| THE PROBLEM |
Nothing but the pictures should be dropped; repeat the rest of the data below exactly.

| DATA SHOWN |
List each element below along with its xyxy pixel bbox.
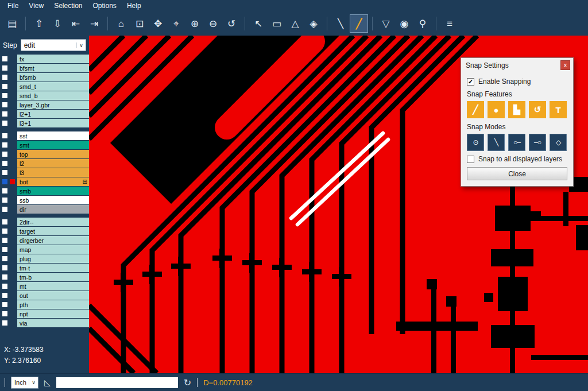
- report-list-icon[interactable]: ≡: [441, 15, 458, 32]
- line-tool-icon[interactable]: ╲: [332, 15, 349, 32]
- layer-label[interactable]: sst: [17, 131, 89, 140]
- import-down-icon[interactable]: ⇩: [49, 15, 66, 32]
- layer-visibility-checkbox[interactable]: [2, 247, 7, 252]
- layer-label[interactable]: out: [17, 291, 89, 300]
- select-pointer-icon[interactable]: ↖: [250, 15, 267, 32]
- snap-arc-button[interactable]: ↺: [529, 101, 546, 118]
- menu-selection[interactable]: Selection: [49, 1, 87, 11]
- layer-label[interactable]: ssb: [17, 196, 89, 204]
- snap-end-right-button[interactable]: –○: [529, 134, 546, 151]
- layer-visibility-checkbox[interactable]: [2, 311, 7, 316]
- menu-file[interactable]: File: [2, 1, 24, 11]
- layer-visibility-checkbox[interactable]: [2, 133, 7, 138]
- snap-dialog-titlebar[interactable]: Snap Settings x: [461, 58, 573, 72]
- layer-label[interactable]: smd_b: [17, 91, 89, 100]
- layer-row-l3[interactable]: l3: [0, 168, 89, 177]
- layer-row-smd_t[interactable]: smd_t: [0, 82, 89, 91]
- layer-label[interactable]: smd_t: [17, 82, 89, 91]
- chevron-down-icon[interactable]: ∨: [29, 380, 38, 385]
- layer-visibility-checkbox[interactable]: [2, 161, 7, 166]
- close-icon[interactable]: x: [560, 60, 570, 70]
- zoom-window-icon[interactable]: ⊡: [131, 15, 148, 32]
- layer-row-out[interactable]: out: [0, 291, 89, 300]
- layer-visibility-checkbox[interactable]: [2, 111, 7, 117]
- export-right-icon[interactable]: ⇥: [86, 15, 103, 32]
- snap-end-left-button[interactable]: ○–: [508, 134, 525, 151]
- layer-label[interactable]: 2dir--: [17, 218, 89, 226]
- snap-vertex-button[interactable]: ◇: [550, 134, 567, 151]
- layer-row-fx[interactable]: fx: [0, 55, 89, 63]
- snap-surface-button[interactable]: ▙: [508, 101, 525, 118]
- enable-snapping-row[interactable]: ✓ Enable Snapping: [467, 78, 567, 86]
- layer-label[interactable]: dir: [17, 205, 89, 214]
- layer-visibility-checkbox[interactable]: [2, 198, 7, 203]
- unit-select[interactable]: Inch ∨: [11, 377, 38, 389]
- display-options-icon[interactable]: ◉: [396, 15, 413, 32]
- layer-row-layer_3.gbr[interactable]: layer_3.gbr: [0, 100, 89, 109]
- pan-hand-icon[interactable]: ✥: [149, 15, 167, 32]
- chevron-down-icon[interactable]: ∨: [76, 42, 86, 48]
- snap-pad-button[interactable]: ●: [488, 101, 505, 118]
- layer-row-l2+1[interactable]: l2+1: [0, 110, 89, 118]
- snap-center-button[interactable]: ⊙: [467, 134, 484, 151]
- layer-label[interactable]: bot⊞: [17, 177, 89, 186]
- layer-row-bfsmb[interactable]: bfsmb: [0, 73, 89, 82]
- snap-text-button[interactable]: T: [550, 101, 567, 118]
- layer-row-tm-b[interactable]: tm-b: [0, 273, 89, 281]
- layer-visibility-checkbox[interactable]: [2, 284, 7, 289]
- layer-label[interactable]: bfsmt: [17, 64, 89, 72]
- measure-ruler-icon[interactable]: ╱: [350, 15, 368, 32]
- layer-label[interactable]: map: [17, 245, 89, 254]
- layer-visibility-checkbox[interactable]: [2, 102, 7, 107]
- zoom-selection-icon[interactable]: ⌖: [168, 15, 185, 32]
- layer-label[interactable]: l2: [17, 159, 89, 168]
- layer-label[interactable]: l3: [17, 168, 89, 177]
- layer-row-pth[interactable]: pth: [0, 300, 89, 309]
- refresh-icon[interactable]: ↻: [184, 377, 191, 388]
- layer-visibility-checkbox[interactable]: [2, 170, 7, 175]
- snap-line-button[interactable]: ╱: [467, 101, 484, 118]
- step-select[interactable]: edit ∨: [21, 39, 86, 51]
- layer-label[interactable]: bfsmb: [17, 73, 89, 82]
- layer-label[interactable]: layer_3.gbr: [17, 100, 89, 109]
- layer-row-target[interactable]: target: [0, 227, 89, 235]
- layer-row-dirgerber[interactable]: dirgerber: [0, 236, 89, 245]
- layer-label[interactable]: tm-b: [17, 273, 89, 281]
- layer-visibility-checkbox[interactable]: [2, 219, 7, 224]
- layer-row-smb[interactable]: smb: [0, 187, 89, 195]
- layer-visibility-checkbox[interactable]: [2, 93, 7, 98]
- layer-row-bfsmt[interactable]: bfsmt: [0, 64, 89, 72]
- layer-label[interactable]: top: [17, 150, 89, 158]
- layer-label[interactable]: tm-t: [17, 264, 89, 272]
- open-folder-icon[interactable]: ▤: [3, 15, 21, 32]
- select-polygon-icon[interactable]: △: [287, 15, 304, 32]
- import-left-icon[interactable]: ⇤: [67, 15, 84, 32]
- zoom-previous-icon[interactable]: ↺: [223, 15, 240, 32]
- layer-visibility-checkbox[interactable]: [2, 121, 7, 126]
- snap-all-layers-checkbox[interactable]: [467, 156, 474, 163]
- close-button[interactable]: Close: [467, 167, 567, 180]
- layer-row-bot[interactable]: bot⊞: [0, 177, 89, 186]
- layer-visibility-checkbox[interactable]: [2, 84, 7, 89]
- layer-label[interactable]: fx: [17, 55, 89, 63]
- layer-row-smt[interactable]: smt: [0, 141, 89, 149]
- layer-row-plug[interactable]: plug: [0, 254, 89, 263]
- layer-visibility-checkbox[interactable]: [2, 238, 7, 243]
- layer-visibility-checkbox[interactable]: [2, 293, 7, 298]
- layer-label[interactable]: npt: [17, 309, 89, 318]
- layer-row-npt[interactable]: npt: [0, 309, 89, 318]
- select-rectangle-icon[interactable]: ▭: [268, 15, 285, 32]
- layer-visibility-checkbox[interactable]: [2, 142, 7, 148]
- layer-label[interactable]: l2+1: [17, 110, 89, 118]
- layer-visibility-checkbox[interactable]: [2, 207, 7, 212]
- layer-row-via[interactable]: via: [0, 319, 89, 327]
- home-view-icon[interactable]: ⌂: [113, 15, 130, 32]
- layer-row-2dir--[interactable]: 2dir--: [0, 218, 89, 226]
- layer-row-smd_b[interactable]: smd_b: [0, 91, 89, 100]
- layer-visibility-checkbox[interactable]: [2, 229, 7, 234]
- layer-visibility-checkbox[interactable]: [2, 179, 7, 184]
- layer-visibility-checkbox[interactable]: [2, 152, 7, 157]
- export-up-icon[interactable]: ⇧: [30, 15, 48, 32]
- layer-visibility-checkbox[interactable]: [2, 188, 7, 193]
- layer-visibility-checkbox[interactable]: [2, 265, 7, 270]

| ANSWER FOR THE TASK |
List each element below along with its xyxy pixel bbox.
- report-list-icon[interactable]: ≡: [441, 15, 458, 32]
- line-tool-icon[interactable]: ╲: [332, 15, 349, 32]
- layer-label[interactable]: sst: [17, 131, 89, 140]
- import-down-icon[interactable]: ⇩: [49, 15, 66, 32]
- layer-visibility-checkbox[interactable]: [2, 247, 7, 252]
- layer-label[interactable]: out: [17, 291, 89, 300]
- select-pointer-icon[interactable]: ↖: [250, 15, 267, 32]
- snap-arc-button[interactable]: ↺: [529, 101, 546, 118]
- menu-selection[interactable]: Selection: [49, 1, 87, 11]
- layer-label[interactable]: ssb: [17, 196, 89, 204]
- snap-end-right-button[interactable]: –○: [529, 134, 546, 151]
- layer-visibility-checkbox[interactable]: [2, 311, 7, 316]
- menu-file[interactable]: File: [2, 1, 24, 11]
- layer-visibility-checkbox[interactable]: [2, 133, 7, 138]
- snap-dialog-titlebar[interactable]: Snap Settings x: [461, 58, 573, 72]
- layer-label[interactable]: smd_b: [17, 91, 89, 100]
- layer-row-l3[interactable]: l3: [0, 168, 89, 177]
- layer-row-smd_t[interactable]: smd_t: [0, 82, 89, 91]
- layer-label[interactable]: smd_t: [17, 82, 89, 91]
- chevron-down-icon[interactable]: ∨: [29, 380, 38, 385]
- layer-visibility-checkbox[interactable]: [2, 161, 7, 166]
- close-icon[interactable]: x: [560, 60, 570, 70]
- zoom-window-icon[interactable]: ⊡: [131, 15, 148, 32]
- layer-row-out[interactable]: out: [0, 291, 89, 300]
- layer-visibility-checkbox[interactable]: [2, 111, 7, 117]
- export-right-icon[interactable]: ⇥: [86, 15, 103, 32]
- snap-end-left-button[interactable]: ○–: [508, 134, 525, 151]
- layer-label[interactable]: 2dir--: [17, 218, 89, 226]
- snap-vertex-button[interactable]: ◇: [550, 134, 567, 151]
- layer-row-fx[interactable]: fx: [0, 55, 89, 63]
- snap-surface-button[interactable]: ▙: [508, 101, 525, 118]
- enable-snapping-row[interactable]: ✓ Enable Snapping: [467, 78, 567, 86]
- layer-label[interactable]: dir: [17, 205, 89, 214]
- layer-visibility-checkbox[interactable]: [2, 198, 7, 203]
- unit-select[interactable]: Inch ∨: [11, 377, 38, 389]
- display-options-icon[interactable]: ◉: [396, 15, 413, 32]
- layer-row-layer_3.gbr[interactable]: layer_3.gbr: [0, 100, 89, 109]
- pan-hand-icon[interactable]: ✥: [149, 15, 167, 32]
- chevron-down-icon[interactable]: ∨: [76, 42, 86, 48]
- snap-pad-button[interactable]: ●: [488, 101, 505, 118]
- layer-row-l2+1[interactable]: l2+1: [0, 110, 89, 118]
- snap-center-button[interactable]: ⊙: [467, 134, 484, 151]
- layer-label[interactable]: bot⊞: [17, 177, 89, 186]
- layer-row-bfsmb[interactable]: bfsmb: [0, 73, 89, 82]
- snap-text-button[interactable]: T: [550, 101, 567, 118]
- layer-row-tm-b[interactable]: tm-b: [0, 273, 89, 281]
- layer-visibility-checkbox[interactable]: [2, 284, 7, 289]
- layer-label[interactable]: bfsmt: [17, 64, 89, 72]
- measure-ruler-icon[interactable]: ╱: [350, 15, 368, 32]
- layer-label[interactable]: map: [17, 245, 89, 254]
- layer-visibility-checkbox[interactable]: [2, 102, 7, 107]
- zoom-selection-icon[interactable]: ⌖: [168, 15, 185, 32]
- layer-label[interactable]: l2: [17, 159, 89, 168]
- layer-label[interactable]: l3: [17, 168, 89, 177]
- layer-row-pth[interactable]: pth: [0, 300, 89, 309]
- refresh-icon[interactable]: ↻: [184, 377, 191, 388]
- layer-visibility-checkbox[interactable]: [2, 170, 7, 175]
- snap-line-button[interactable]: ╱: [467, 101, 484, 118]
- step-select[interactable]: edit ∨: [21, 39, 86, 51]
- layer-label[interactable]: bfsmb: [17, 73, 89, 82]
- layer-label[interactable]: layer_3.gbr: [17, 100, 89, 109]
- layer-row-target[interactable]: target: [0, 227, 89, 235]
- layer-row-dirgerber[interactable]: dirgerber: [0, 236, 89, 245]
- layer-label[interactable]: tm-b: [17, 273, 89, 281]
- layer-visibility-checkbox[interactable]: [2, 219, 7, 224]
- layer-row-smb[interactable]: smb: [0, 187, 89, 195]
- layer-visibility-checkbox[interactable]: [2, 93, 7, 98]
- layer-row-bfsmt[interactable]: bfsmt: [0, 64, 89, 72]
- layer-label[interactable]: top: [17, 150, 89, 158]
- layer-label[interactable]: tm-t: [17, 264, 89, 272]
- open-folder-icon[interactable]: ▤: [3, 15, 21, 32]
- select-polygon-icon[interactable]: △: [287, 15, 304, 32]
- import-left-icon[interactable]: ⇤: [67, 15, 84, 32]
- zoom-previous-icon[interactable]: ↺: [223, 15, 240, 32]
- layer-visibility-checkbox[interactable]: [2, 121, 7, 126]
- snap-all-layers-checkbox[interactable]: [467, 156, 474, 163]
- close-button[interactable]: Close: [467, 167, 567, 180]
- layer-row-bot[interactable]: bot⊞: [0, 177, 89, 186]
- layer-visibility-checkbox[interactable]: [2, 84, 7, 89]
- layer-label[interactable]: fx: [17, 55, 89, 63]
- layer-row-smt[interactable]: smt: [0, 141, 89, 149]
- layer-row-plug[interactable]: plug: [0, 254, 89, 263]
- layer-visibility-checkbox[interactable]: [2, 238, 7, 243]
- layer-visibility-checkbox[interactable]: [2, 293, 7, 298]
- layer-label[interactable]: npt: [17, 309, 89, 318]
- layer-row-npt[interactable]: npt: [0, 309, 89, 318]
- select-rectangle-icon[interactable]: ▭: [268, 15, 285, 32]
- layer-visibility-checkbox[interactable]: [2, 142, 7, 148]
- layer-label[interactable]: l2+1: [17, 110, 89, 118]
- layer-visibility-checkbox[interactable]: [2, 207, 7, 212]
- layer-row-via[interactable]: via: [0, 319, 89, 327]
- home-view-icon[interactable]: ⌂: [113, 15, 130, 32]
- layer-row-2dir--[interactable]: 2dir--: [0, 218, 89, 226]
- layer-row-smd_b[interactable]: smd_b: [0, 91, 89, 100]
- layer-visibility-checkbox[interactable]: [2, 229, 7, 234]
- layer-visibility-checkbox[interactable]: [2, 179, 7, 184]
- layer-visibility-checkbox[interactable]: [2, 152, 7, 157]
- export-up-icon[interactable]: ⇧: [30, 15, 48, 32]
- layer-visibility-checkbox[interactable]: [2, 188, 7, 193]
- layer-visibility-checkbox[interactable]: [2, 265, 7, 270]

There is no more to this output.